Он ворвался в кафе: стремительный, юный, красивый, румяный с мороза. В руке у него была рыжая гербера. Очень хорош! Я ему сразу все простила – и пятнадцать минут своего ожидания и всех его возможных поклонниц. Сейчас-то он пришел ко мне. Жаль, что не на свидание, а всего лишь по делу. Он протянул мне цветок.

– Извини, – сказал он без тени раскаяния. – Неожиданно работа подвернулась. Не мог отказаться – у меня каждая копейка на счету, на новую камеру коплю. Я ведь еще и фотограф. Двум знакомым срочно захотелось фотосессию, пришлось пойти.

– Разбрасываешься? – усмехаюсь снисходительно. – Не можешь сосредоточиться на чем-то одном?

– Я не разбрасываюсь, а ищу себя, – ответил он неожиданно серьезно. – И тебе бы не помешало, а то так и будешь до старости с блокнотом бегать и записывать за другими. Ты же говорила, что тебе это не очень-то нравится.

– Боже, какой мудрый мальчик! Какое глубокое знание жизни! – я разозлилась. К сожалению, он был прав.

– Тебе не идет быть язвительной, – отозвался он, пошарил в своем огромном рюкзаке, достал голубую папочку и протянул ее мне.

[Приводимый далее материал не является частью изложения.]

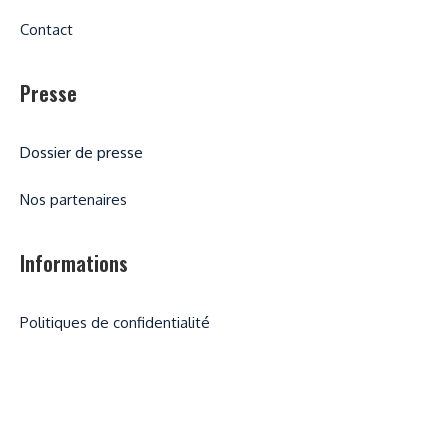
Contact
Presse
Dossier de presse
Nos partenaires
Informations
Politiques de confidentialité
Informations légales
Conditions Générales de vente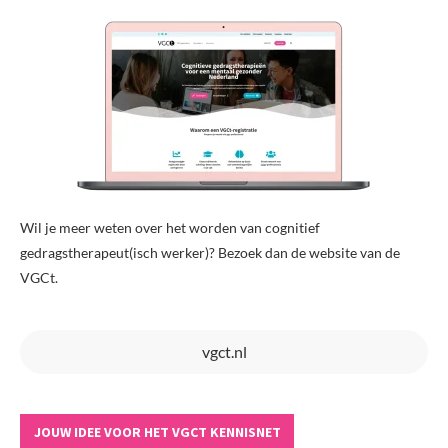
Wil je meer weten over het worden van cognitief
gedragstherapeut(isch werker)? Bezoek dan de website van de
VGCt.
vgct.nl
JOUW IDEE VOOR HET VGCT KENNISNET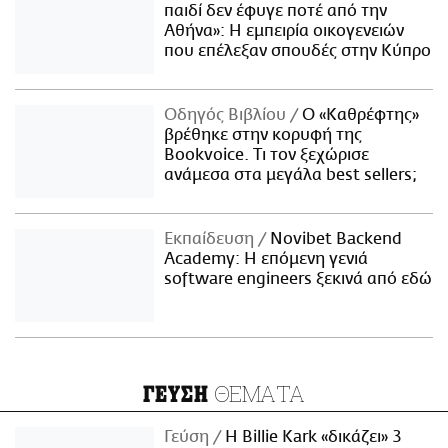
παιδί δεν έφυγε ποτέ από την
Αθήνα»: Η εμπειρία οικογενειών
που επέλεξαν σπουδές στην Κύπρο
Οδηγός Βιβλίου
Ο «Καθρέφτης»
βρέθηκε στην κορυφή της
Bookvoice. Τι τον ξεχώρισε
ανάμεσα στα μεγάλα best sellers;
Εκπαίδευση
Novibet Backend
Academy: Η επόμενη γενιά
software engineers ξεκινά από εδώ
ΘΕΜΑΤΑ
ΓΕΥΣΗ
Γεύση
H Billie Kark «δικάζει» 3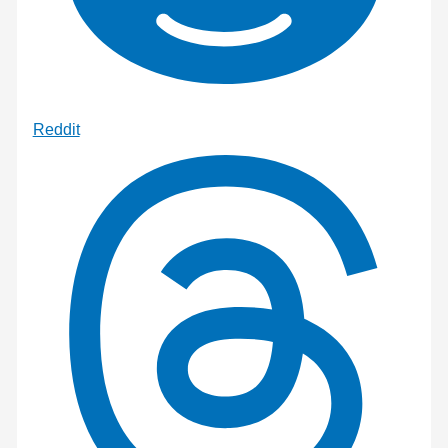
Reddit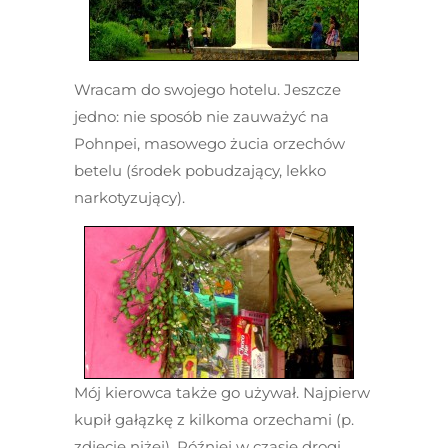
Wracam do swojego hotelu. Jeszcze
jedno: nie sposób nie zauważyć na
Pohnpei, masowego żucia orzechów
betelu (środek pobudzający, lekko
narkotyzujący).
Mój kierowca także go używał. Najpierw
kupił gałązkę z kilkoma orzechami (p.
zdjęcie niżej). Później w czasie drogi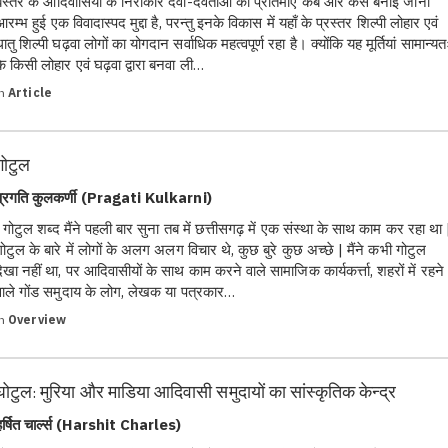
बस्तर के आदिवासियों के निराकार देवी-देवताओं की प्रतिमाएं कब और कैसे बनाई जानी
रम्भ हुई एक विवादास्पद मुद्दा है, परन्तु इनके विकास में यहाँ के प्रस्तर शिल्पी लोहार एवं
धातु शिल्पी घढ़वा लोगों का योगदान सर्वाधिक महत्वपूर्ण रहा है। क्योंकि यह मूर्तियां सामान्यत
के किसी लोहार एवं घढ़वा द्वारा बनवा ली…
in
Article
गोटुल
प्रगति कुलकर्णी (Pragati Kulkarni)
गोटुल शब्द मैंने पहली बार सुना तब में छत्तीसगढ़ में एक संस्था के साथ काम कर रहा था 
गोटुल के बारे में लोगों के अलग अलग विचार थे, कुछ बुरे कुछ अच्छे | मैंने कभी गोटुल
देखा नहीं था, पर आदिवासीयों के साथ काम करने वाले सामाजिक कार्यकर्त्ता, शहरों में रहने
वाले गोंड समुदाय के लोग, लेखक या पत्रकार…
in
Overview
घोटुल: मुरिया और माडिया आदिवासी समुदायों का सांस्कृतिक केन्द्र
हर्षित चार्ल्स (Harshit Charles)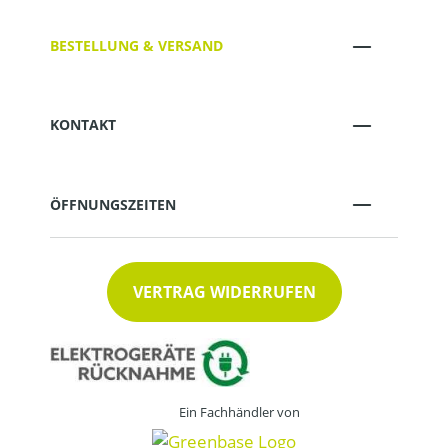
BESTELLUNG & VERSAND
KONTAKT
ÖFFNUNGSZEITEN
VERTRAG WIDERRUFEN
Ein Fachhändler von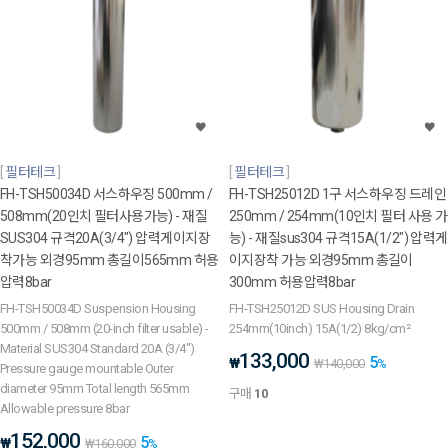
필터테크
필터테크
FH-TSH50034D 서스하우징 500mm /
FH-TSH25012D 1구 서스하우징 드레인
508mm(20인치 필터사용가능) - 재질
250mm / 254mm(10인치 필터 사용 가
SUS304 규격20A(3/4") 압력게이지장
능) - 재질sus304 규격15A(1/2") 압력게
착가능 외경95mm 총길이565mm 허용
이지장착 가능 외경95mm 총길이
압력8bar
300mm 허용압력8bar
FH-TSH50034D Suspension Housing
FH-TSH25012D SUS Housing Drain
500mm / 508mm (20-inch filter usable) -
254mm(10inch) 15A(1/2) 8kg/cm²
Material SUS304 Standard 20A (3/4")
133,000
5
₩
₩
140,000
%
Pressure gauge mountable Outer
diameter 95mm Total length 565mm
구매
10
Allowable pressure 8bar
152,000
5
₩
₩
160,000
%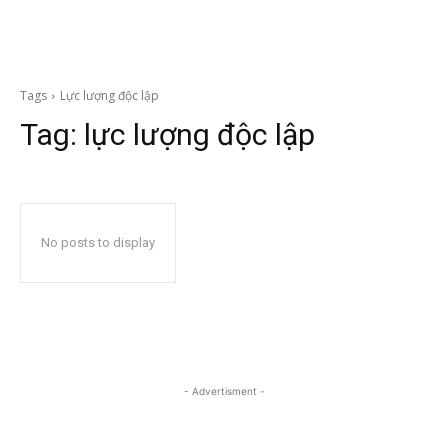
Tags
Lực lượng độc lập
Tag:
lực lượng độc lập
No posts to display
- Advertisment -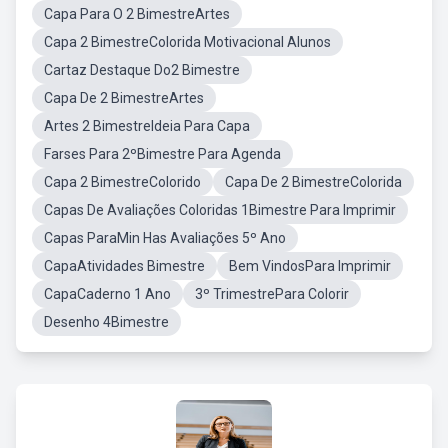
Capa Para O 2 BimestreArtes
Capa 2 BimestreColorida Motivacional Alunos
Cartaz Destaque Do2 Bimestre
Capa De 2 BimestreArtes
Artes 2 BimestreIdeia Para Capa
Farses Para 2ºBimestre Para Agenda
Capa 2 BimestreColorido
Capa De 2 BimestreColorida
Capas De Avaliações Coloridas 1Bimestre Para Imprimir
Capas ParaMin Has Avaliações 5º Ano
CapaAtividades Bimestre
Bem VindosPara Imprimir
CapaCaderno 1 Ano
3º TrimestrePara Colorir
Desenho 4Bimestre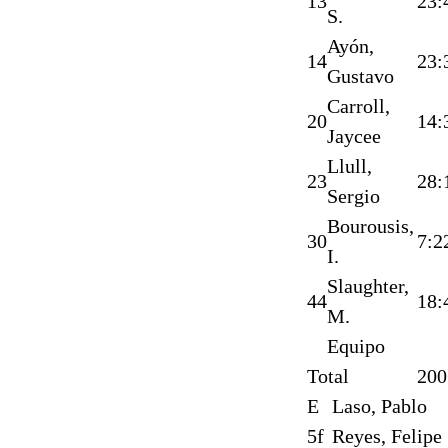
13
23:
S.
Ayón,
14
23:
Gustavo
Carroll,
20
14:
Jaycee
Llull,
23
28:
Sergio
Bourousis,
30
7:2
I.
Slaughter,
44
18:
M.
Equipo
Total
200
E
Laso, Pablo
5f
Reyes, Felipe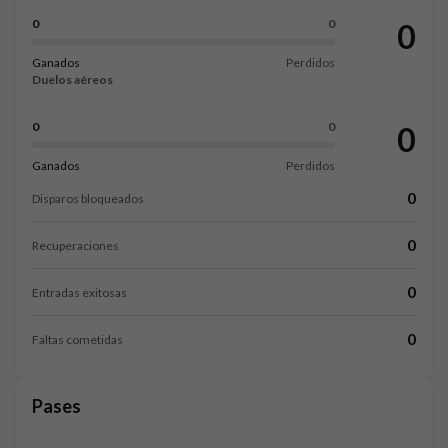
0
0
0
Ganados
Perdidos
Duelos aéreos
0
0
0
Ganados
Perdidos
0
Disparos bloqueados
0
Recuperaciones
0
Entradas exitosas
0
Faltas cometidas
Pases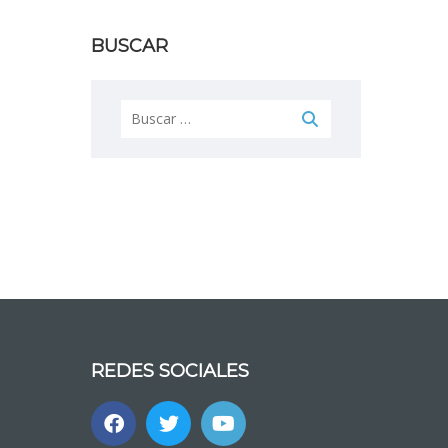
BUSCAR
Buscar:
REDES SOCIALES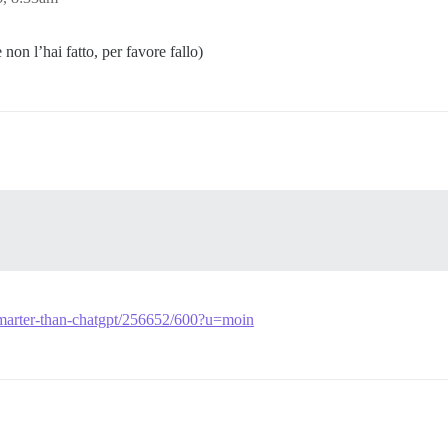
non l’hai fatto, per favore fallo)
-smarter-than-chatgpt/256652/600?u=moin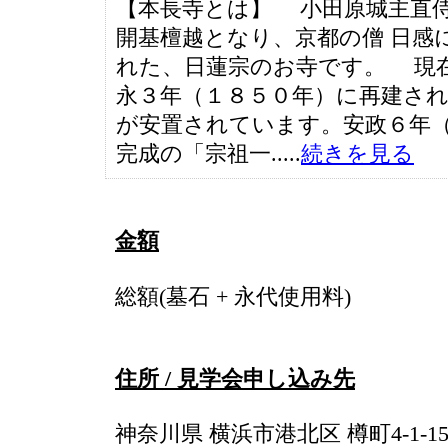
【本長寺とは】 小田原城主直侍
開基檀越となり、京都の僧 日感
れた、日蓮宗のお寺です。 現
永３年（１８５０年）に再建さ
が安置されています。安政６年
完成の「宗祖一.....
続きを見る
金額
総額(墓石 + 永代使用料)
住所 / 見学会申し込み先
神奈川県 横浜市港北区 樽町4-1-15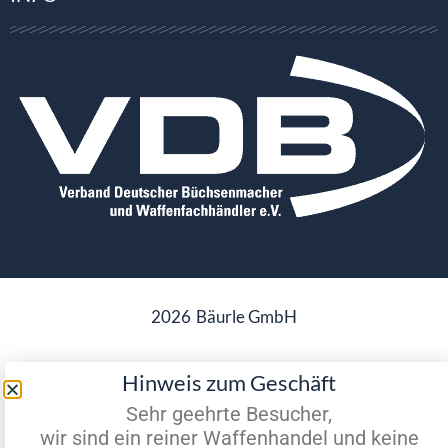
2026
Bäurle GmbH
Hinweis zum Geschäft
Datenschutz
Impressum
Sehr geehrte Besucher,
wir sind ein reiner Waffenhandel und keine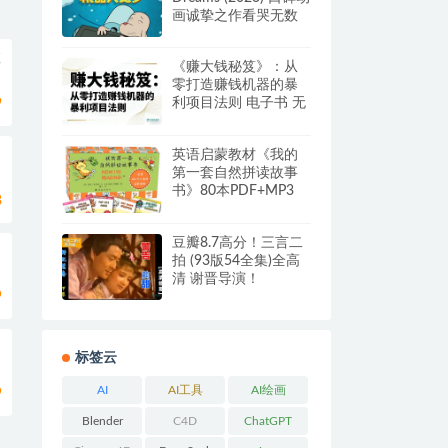
画诚挚之作看哭无数
中国观众 豆瓣9.0分
教
《赚大钱秘笈》：从
零打造赚钱机器的暴
利项目法则 电子书 无
9
水印 网盘下载
英语启蒙教材《我的
第一套自然拼读故事
书》80本PDF+MP3
8
豆瓣8.7高分！三言二
拍 (93版54全集)全高
清 谢晋导演！
9
标签云
AI
AI工具
AI绘画
9
Blender
C4D
ChatGPT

Там были вырезки его статей. Ну, надо же, какой тщеславный малыш! Какое уважение к своему творчеству! Я вот не храню своих статей. К чему это? Они хороши только сегодня, а завтра уже никому не нужны. Кому придет в голову перечитывать вчерашние газеты? И в этом состоит смысл моей работы: вкладывать свою душу в то, что актуально только сегодня, ни на какое будущее рассчитывать не приходится. Моим коллегам нравится их работа. Они преисполнены чувством собственной значимости. Я им завидую. Потому что меня переполняет чувство полной бессмысленности моей деятельности. И безысходности – я ведь умею только писать. Ничего больше. Утешаю себя тем, что я одна из легиона современных Несторов. Мы все вместе пишем историю.

Смотрю на Алешу – очень красив. Так хочется его поцеловать. Опускаю голову – начинаю читать. Что ж, определенный стиль у него есть. Штампы встречаются. Впрочем, не слишком часто. Есть и весьма затейливые обороты. Но в каждой строчке сквозит наивное мальчишеское всезнайство и какая-то покровительственная снисходительность. Какой же он еще ребенок! Я и сама была такой еще совсем недавно. Но от чего-то слишком быстро повзрослела. Улыбаюсь.